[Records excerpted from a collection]
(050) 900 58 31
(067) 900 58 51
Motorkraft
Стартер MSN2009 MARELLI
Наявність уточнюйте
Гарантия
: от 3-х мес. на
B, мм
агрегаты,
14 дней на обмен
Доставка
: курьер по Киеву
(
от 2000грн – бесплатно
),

...

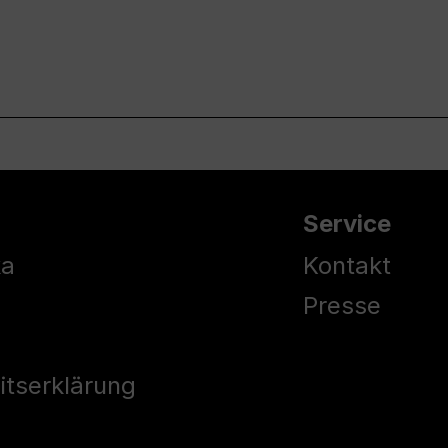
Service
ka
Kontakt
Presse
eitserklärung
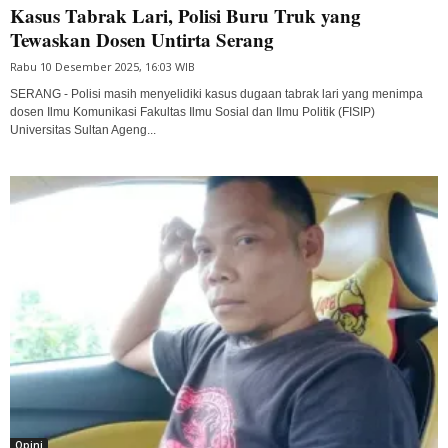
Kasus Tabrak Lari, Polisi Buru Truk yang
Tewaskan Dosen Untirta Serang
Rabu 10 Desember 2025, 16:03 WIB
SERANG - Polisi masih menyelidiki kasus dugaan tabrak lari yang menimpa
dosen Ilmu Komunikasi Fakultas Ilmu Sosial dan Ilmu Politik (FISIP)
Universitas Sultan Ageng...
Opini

...

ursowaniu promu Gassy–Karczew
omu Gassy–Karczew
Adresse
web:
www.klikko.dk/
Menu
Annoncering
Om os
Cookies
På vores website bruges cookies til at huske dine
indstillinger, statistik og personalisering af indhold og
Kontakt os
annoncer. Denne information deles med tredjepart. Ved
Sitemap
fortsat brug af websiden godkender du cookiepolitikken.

- EXERCISE AIM
Each line of the data that holds "yang" should be copied.

- RESULT OF THIS TASK
Kasus Tabrak Lari, Polisi Buru Truk yang
SERANG - Polisi masih menyelidiki kasus dugaan tabrak lari yang menimpa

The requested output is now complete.